* The records *
····················

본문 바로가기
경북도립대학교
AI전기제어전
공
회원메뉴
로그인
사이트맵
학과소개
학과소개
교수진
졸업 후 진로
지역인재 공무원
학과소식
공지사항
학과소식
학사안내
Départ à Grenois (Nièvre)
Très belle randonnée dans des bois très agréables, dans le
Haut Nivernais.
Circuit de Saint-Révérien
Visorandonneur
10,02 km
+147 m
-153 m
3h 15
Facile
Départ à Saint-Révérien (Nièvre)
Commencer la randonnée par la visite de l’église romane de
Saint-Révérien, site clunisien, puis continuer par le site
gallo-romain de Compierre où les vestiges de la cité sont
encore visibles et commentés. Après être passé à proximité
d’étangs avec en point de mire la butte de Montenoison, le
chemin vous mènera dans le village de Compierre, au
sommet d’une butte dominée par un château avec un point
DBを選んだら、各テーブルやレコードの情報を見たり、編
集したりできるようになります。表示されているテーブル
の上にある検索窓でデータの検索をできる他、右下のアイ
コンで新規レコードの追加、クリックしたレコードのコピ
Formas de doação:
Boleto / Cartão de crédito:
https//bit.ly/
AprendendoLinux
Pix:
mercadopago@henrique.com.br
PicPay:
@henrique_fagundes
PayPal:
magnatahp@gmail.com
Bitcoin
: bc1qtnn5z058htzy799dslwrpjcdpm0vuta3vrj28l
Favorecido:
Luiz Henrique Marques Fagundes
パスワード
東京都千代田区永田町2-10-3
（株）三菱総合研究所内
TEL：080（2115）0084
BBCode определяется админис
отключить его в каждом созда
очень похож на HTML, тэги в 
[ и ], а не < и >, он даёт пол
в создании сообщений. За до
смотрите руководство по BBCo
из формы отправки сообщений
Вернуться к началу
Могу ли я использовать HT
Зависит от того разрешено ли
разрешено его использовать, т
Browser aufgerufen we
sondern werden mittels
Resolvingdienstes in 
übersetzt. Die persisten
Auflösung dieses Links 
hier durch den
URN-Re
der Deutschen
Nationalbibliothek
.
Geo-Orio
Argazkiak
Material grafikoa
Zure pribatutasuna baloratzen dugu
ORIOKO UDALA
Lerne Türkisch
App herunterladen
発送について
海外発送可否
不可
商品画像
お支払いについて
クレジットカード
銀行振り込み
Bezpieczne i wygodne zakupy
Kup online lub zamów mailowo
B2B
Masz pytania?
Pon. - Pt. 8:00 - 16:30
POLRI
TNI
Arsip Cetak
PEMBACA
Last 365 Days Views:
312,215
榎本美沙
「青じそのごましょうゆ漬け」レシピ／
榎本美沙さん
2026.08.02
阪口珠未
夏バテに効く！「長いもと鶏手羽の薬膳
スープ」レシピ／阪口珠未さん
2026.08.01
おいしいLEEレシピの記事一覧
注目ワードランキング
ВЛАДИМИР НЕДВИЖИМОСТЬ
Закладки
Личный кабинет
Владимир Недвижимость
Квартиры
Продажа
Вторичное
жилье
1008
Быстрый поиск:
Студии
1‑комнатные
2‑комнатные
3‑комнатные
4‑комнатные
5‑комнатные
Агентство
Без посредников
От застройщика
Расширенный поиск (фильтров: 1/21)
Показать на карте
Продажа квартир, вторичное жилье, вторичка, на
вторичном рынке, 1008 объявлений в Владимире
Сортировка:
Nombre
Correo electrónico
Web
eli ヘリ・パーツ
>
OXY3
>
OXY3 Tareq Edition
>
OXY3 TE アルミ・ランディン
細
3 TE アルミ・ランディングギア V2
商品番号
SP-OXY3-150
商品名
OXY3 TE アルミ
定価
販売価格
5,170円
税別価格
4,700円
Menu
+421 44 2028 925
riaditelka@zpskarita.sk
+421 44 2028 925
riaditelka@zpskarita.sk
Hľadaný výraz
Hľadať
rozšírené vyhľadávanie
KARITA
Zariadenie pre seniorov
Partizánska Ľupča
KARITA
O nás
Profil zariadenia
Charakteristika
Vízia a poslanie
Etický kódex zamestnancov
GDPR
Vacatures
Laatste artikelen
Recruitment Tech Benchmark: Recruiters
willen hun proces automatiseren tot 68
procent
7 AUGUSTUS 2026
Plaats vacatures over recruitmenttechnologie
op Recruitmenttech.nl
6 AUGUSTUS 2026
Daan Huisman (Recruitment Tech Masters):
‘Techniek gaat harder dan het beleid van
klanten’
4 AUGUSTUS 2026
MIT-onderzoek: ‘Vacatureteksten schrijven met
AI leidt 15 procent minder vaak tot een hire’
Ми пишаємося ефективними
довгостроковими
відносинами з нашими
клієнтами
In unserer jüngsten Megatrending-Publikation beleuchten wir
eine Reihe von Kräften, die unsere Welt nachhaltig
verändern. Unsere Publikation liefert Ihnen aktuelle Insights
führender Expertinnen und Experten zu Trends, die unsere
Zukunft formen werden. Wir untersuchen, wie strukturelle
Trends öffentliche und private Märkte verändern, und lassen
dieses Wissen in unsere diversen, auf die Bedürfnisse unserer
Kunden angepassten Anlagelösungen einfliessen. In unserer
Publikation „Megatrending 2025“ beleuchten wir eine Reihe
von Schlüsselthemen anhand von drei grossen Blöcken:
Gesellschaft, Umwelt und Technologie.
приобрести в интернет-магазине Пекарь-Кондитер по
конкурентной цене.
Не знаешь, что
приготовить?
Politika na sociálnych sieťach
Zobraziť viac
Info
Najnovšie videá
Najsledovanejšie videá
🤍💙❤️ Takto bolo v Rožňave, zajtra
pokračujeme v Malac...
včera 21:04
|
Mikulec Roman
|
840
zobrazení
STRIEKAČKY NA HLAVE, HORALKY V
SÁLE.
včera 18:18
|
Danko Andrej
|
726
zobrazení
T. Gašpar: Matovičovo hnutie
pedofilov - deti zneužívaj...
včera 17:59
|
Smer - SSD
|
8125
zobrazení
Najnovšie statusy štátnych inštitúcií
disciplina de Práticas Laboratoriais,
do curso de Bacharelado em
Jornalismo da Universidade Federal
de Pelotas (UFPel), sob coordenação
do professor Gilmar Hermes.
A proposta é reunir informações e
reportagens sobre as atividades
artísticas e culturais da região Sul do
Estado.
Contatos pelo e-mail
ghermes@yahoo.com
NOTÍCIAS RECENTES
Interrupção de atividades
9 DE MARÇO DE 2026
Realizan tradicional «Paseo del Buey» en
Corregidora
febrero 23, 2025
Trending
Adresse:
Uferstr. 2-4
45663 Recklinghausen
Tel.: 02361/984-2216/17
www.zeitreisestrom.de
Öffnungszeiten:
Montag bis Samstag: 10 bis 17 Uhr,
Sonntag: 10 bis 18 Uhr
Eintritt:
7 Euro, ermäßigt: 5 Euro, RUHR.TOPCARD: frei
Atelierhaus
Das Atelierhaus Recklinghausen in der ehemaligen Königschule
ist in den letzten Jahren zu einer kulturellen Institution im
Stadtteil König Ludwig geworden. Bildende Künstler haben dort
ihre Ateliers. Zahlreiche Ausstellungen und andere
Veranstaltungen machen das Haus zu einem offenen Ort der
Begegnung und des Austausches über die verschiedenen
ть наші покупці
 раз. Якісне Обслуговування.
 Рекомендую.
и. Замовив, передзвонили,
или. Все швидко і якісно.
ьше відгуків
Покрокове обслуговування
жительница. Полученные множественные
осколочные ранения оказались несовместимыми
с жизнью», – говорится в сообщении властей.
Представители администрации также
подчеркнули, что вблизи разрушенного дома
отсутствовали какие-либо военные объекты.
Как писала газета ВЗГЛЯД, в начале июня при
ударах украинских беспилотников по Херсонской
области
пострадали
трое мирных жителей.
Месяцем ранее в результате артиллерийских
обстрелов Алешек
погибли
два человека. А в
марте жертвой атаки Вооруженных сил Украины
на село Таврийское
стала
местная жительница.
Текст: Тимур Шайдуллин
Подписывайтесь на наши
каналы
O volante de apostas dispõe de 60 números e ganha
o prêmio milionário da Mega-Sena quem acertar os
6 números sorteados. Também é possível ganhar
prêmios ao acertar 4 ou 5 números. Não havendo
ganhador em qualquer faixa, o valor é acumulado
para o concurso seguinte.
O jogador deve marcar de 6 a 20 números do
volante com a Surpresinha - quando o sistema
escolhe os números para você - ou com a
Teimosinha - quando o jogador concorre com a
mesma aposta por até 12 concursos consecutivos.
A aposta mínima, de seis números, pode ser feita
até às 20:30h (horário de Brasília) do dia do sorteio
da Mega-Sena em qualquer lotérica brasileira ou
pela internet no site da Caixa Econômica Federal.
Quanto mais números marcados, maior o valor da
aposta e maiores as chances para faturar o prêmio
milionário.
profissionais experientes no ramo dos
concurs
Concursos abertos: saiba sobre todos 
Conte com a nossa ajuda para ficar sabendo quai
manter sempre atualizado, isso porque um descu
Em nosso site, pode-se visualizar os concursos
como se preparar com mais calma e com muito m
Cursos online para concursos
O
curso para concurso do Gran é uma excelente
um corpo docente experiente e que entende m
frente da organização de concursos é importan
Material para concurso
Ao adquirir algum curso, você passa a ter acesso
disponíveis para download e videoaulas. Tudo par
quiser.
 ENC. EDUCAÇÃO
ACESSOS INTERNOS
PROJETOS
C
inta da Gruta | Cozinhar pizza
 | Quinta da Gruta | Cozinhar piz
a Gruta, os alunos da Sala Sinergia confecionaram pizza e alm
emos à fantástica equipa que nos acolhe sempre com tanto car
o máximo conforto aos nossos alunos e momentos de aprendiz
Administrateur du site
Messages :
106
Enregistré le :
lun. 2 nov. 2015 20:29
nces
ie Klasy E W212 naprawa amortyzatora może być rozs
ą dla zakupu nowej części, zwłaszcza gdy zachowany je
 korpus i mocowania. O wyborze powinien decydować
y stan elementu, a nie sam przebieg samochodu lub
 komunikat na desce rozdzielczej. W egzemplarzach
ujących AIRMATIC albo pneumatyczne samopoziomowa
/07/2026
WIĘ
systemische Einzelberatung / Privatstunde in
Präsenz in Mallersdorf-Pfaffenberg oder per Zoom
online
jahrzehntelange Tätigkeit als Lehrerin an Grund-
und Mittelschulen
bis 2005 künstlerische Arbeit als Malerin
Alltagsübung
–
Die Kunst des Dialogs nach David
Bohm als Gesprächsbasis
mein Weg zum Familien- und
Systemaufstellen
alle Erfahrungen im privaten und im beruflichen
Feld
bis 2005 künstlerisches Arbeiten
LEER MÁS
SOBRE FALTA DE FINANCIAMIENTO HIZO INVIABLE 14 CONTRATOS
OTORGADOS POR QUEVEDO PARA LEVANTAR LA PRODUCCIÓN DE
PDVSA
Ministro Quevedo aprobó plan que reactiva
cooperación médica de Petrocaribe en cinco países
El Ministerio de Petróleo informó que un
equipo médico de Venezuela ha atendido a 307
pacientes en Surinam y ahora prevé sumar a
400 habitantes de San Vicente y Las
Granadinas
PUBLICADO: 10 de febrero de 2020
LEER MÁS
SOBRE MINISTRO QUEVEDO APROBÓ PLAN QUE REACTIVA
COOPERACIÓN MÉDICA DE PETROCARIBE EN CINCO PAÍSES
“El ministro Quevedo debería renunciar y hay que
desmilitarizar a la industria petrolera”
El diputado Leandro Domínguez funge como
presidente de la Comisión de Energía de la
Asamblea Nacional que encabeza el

····················

* Work required *
In the records above, how many lines hold the string "jogador"? Only the number should be given.

* Written solution *
2